311. Повесть - Лоренц Алекс
– Ну… ну да.
– Да нихуя ты не знаешь! – Глаза у дядь Володи вылезли из орбит. Изо рта брызнула слюна, легла прозрачной полоской на стол. Таракан подбежал, попробовал на вкус. – Ты хоть понимаешь, какая это была страшная контора? Хуже только какое-нибудь… блядь… Аненербе, скрещенное с Гестапо. Гэбня ТАКИЕ эксперименты ставила, какие ни тебе, ни даже мне не снились. Думаешь, у них на весь город одно управление было в самом центре? Хуй! Да у них чуть ли не в каждой подворотне мелкая конторка малозаметная. Вот как та, что в барачном дворе, за высоченным бетонным забором. И чёрт вообще знает, чем они там занимались, эти мудаки. Думаешь, тут в окрестностях единственное такое место? Хочешь, ещё про одно расскажу?
– Давай.
– Был мужик такой – звали Ильёй. – Дядь Володя недобро оскалился.

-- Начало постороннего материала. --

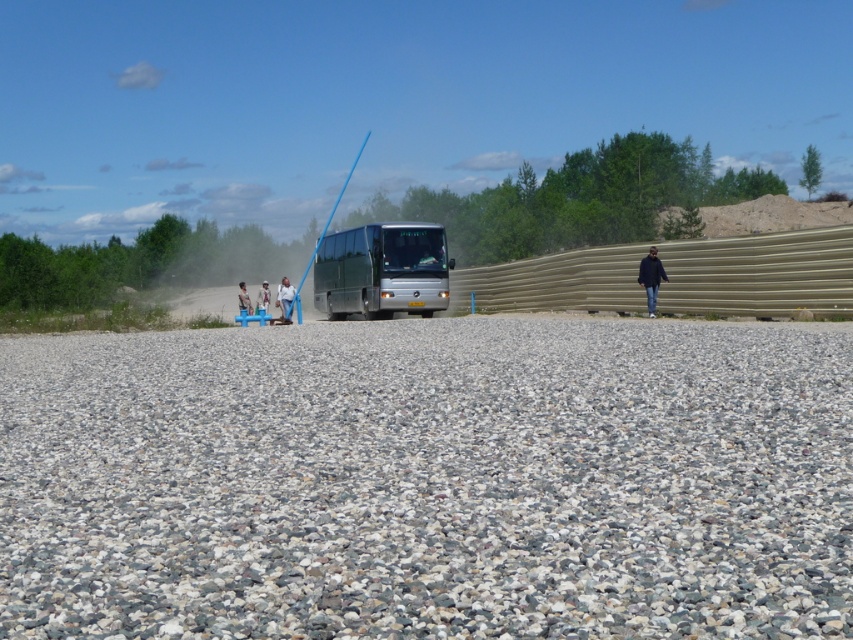 Question: Which of these objects is positioned closest to the camouflage fabric shirt at center?

Choices:
 (A) black matte jacket at center
 (B) light blue fabric pants at center
 (C) light brown leather jacket at center

Answer: (B)

Question: Which of the following is the farthest from the observer?

Choices:
 (A) black matte jacket at center
 (B) gray gravel at center

Answer: (A)

Question: Does silver metallic bus at center have a larger size compared to light blue fabric pants at center?

Choices:
 (A) yes
 (B) no

Answer: (A)

Question: Where is silver metallic bus at center located in relation to light brown leather jacket at center in the image?

Choices:
 (A) below
 (B) above

Answer: (A)

Question: Considering the real-world distances, which object is closest to the silver metallic bus at center?

Choices:
 (A) light brown leather jacket at center
 (B) gray gravel at center
 (C) camouflage fabric shirt at center
 (D) black matte jacket at center

Answer: (C)

Question: Is black matte jacket at center smaller than camouflage fabric shirt at center?

Choices:
 (A) no
 (B) yes

Answer: (B) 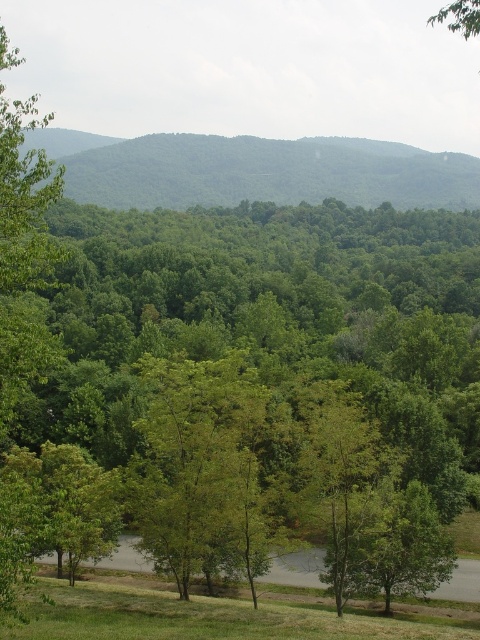 Between green leafy tree at center and green leafy forest at upper center, which one appears on the right side from the viewer's perspective?

green leafy tree at center is more to the right.

Which is behind, point (408, 285) or point (212, 198)?

The point (212, 198) is more distant.

This screenshot has height=640, width=480. Identify the location of green leafy tree at center. (x=266, y=323).

Identify the location of green leafy tree at center. This screenshot has height=640, width=480. click(x=266, y=323).

Which is more to the right, green leafy tree at center or green grassy at lower center?

Positioned to the right is green leafy tree at center.

Is point (418, 353) closer to camera compared to point (103, 604)?

No, it is not.

You are a GUI agent. You are given a task and a screenshot of the screen. Output one action in this format:
    pyautogui.click(x=<x>, y=<y>)
    Task: Click on the green leafy tree at center
    
    Given the screenshot: What is the action you would take?
    pyautogui.click(x=266, y=323)

Does green leafy forest at upper center have a lesser width compared to green grassy at lower center?

Incorrect, green leafy forest at upper center's width is not less than green grassy at lower center's.

The image size is (480, 640). What do you see at coordinates (255, 170) in the screenshot?
I see `green leafy forest at upper center` at bounding box center [255, 170].

This screenshot has width=480, height=640. In order to click on green leafy forest at upper center in this screenshot , I will do `click(255, 170)`. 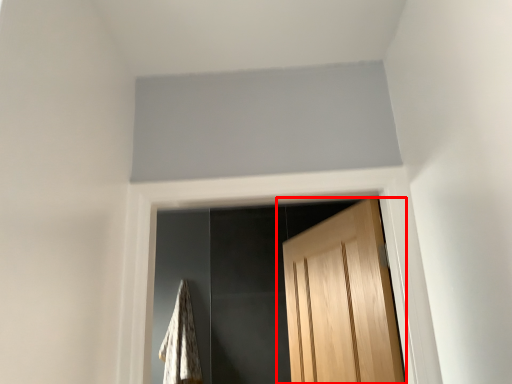 Question: From the image's perspective, considering the relative positions of door (annotated by the red box) and blanket in the image provided, where is door (annotated by the red box) located with respect to the staircase?

Choices:
 (A) above
 (B) below

Answer: (A) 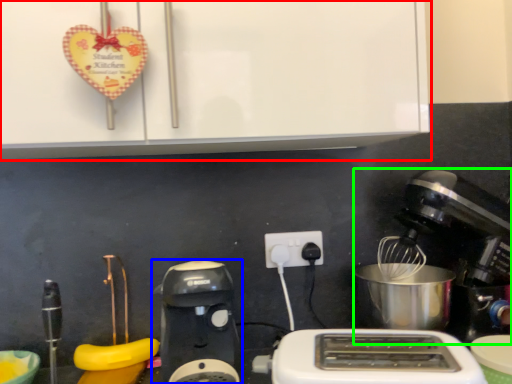 Question: Considering the real-world distances, which object is farthest from cabinetry (highlighted by a red box)? coffee maker (highlighted by a blue box) or mixer (highlighted by a green box)?

Choices:
 (A) coffee maker
 (B) mixer

Answer: (B) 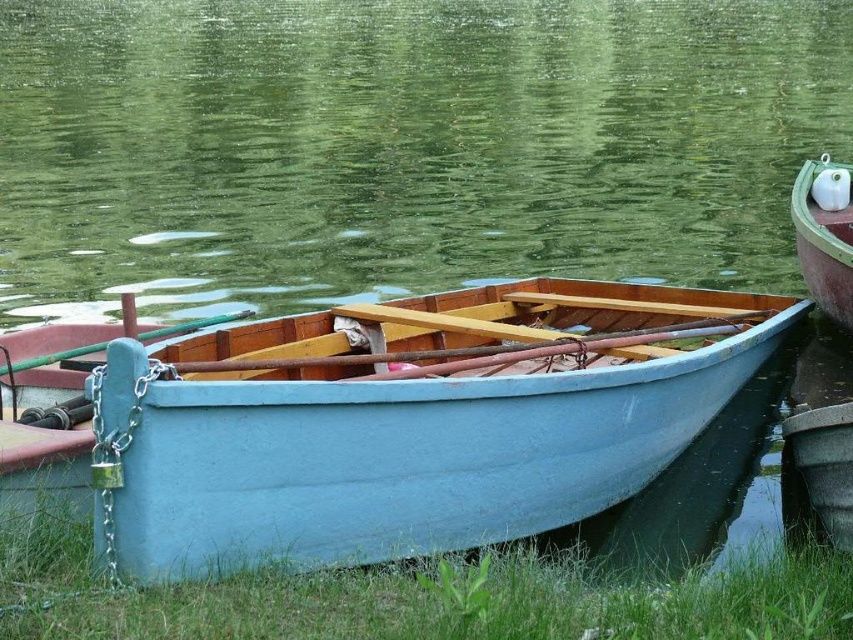 You are a photographer standing at the edge of the lake. You want to capture both the point at location (573, 588) and the point at (844, 236) in your photo. Which point should you focus on first to ensure both are in focus?

You should focus on point (573, 588) first because it is closer to the camera than point (844, 236), ensuring both points are within the depth of field.

You are an environmental scientist assessing water levels in the lake. You observe the green water at center and the light blue wood boat at center. Which one has a higher elevation in the scene?

The green water at center has a greater height compared to the light blue wood boat at center, so the green water at center is at a higher elevation. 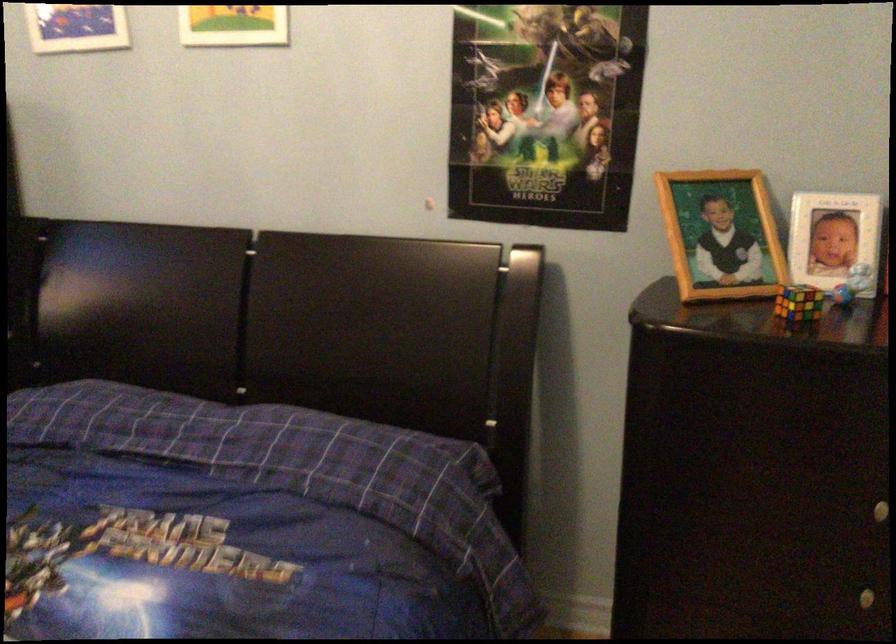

– Хм, – натянуто усмехнулся Илья.
– И была у него дочка. Почти взрослая. Кристиной звали.
Илья поперхнулся шпротиной, посмотрел в упор на дядь Володю, чей взгляд говорил: «Ну что, каково?»

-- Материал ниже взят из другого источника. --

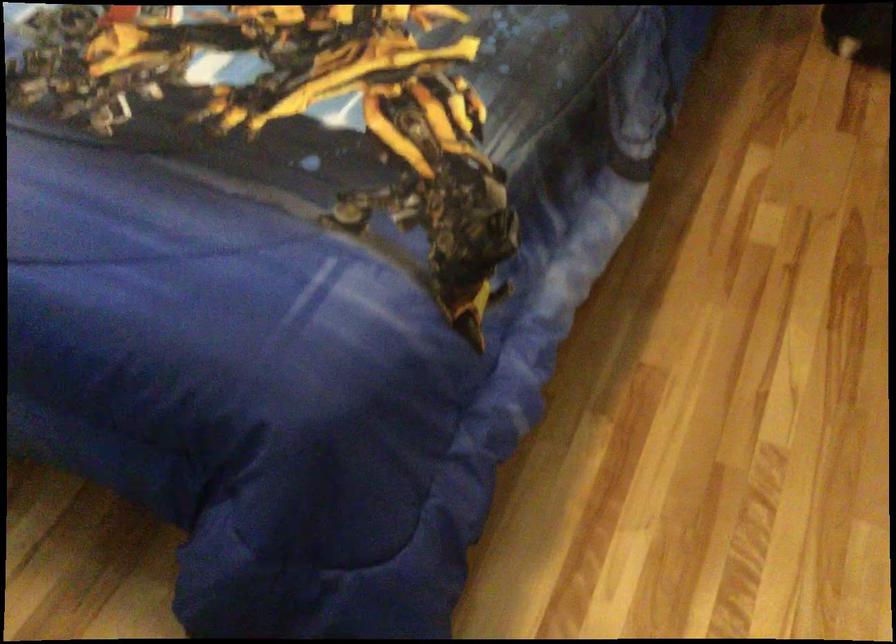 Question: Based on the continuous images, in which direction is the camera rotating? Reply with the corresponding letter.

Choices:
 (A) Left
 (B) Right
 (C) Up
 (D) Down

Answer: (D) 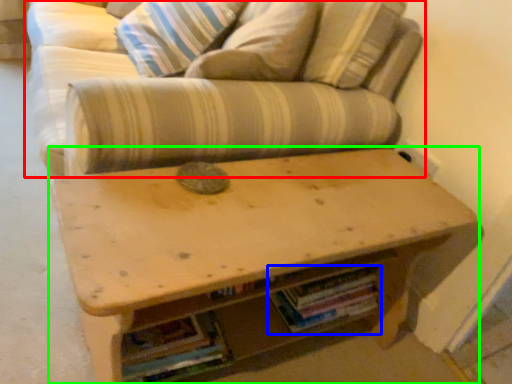 Question: Which object is positioned closest to studio couch (highlighted by a red box)? Select from book (highlighted by a blue box) and table (highlighted by a green box).

Choices:
 (A) book
 (B) table

Answer: (B) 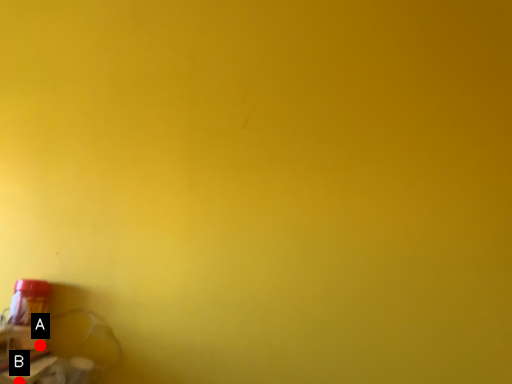 Question: Two points are circled on the image, labeled by A and B beside each circle. Among these points, which one is nearest to the camera?

Choices:
 (A) A is closer
 (B) B is closer

Answer: (B) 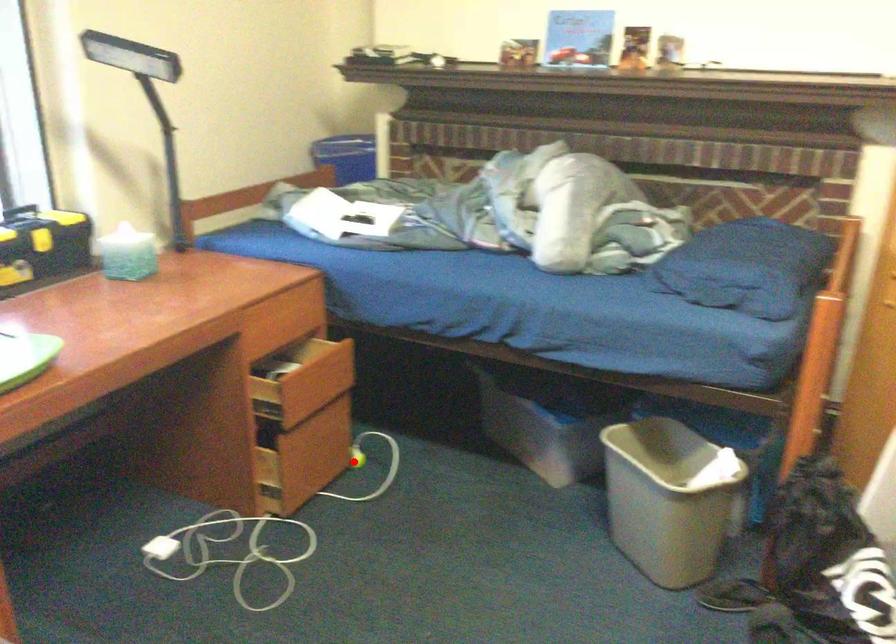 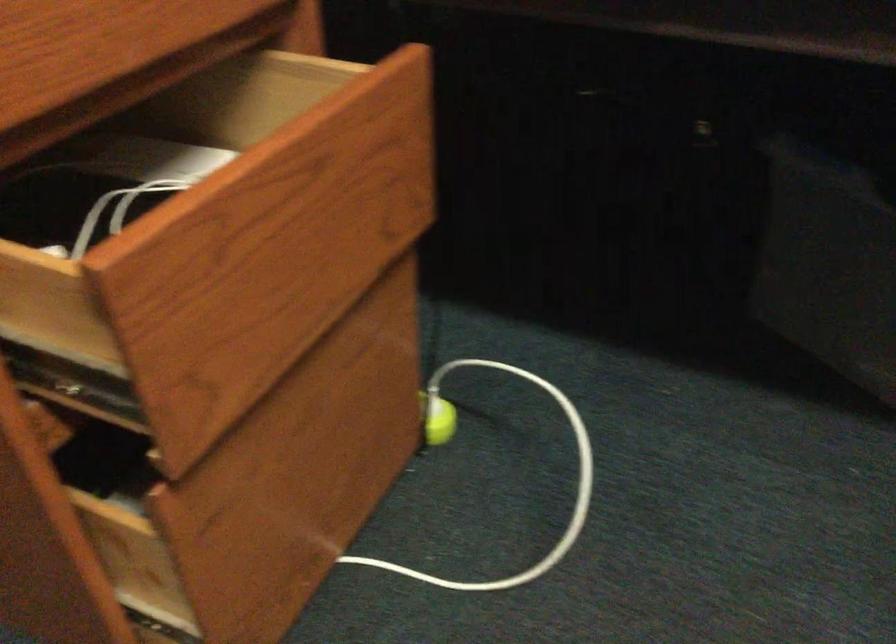 Where in the second image is the point corresponding to the highlighted location from the first image?

(437, 420)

«Совпадение», – всё-таки подумал Илья.
– Батя из него никудышный вышел. Жену не любил, детей толком тоже. С супругой почти двадцать лет прожил, а едва нарисовалась халявная квартирка от умершей родственницы – сдристнул.

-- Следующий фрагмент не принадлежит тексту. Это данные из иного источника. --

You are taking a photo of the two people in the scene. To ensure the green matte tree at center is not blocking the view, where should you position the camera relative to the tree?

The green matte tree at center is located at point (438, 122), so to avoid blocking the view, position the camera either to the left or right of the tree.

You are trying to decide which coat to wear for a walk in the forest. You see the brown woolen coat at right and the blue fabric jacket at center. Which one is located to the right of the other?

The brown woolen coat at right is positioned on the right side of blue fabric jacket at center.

Бывший мент высокомерно посмотрел на Илью, аристократически затянулся сигаретой. Ждал реакции. Но Илья вперил стеклянный взгляд в стол: хмельное отупение нахлынуло новой волной, голова перестала соображать.
– Старшая дочка дурака этого иногда навещала, хотя он того совсем не заслуживал. Навещала, навещала. А потом он ей дверь открывать перестал. Она приходит, приходит. А он всё не открывает, не открывает. Ни вечерами после работы в будние дни, ни в выходные. Выяснилось, что и на работе он долго уже не появлялся, его по статье уволили за прогулы. А у Кристины в этих местах подружка жила, в общаге за техническим институтом. Возле оврага, где кинологи овчарок тренируют. Пройти туда можно разными путями, но Кристина ходила дорогой позади троллейбусного депо. Знаешь ту дорогу?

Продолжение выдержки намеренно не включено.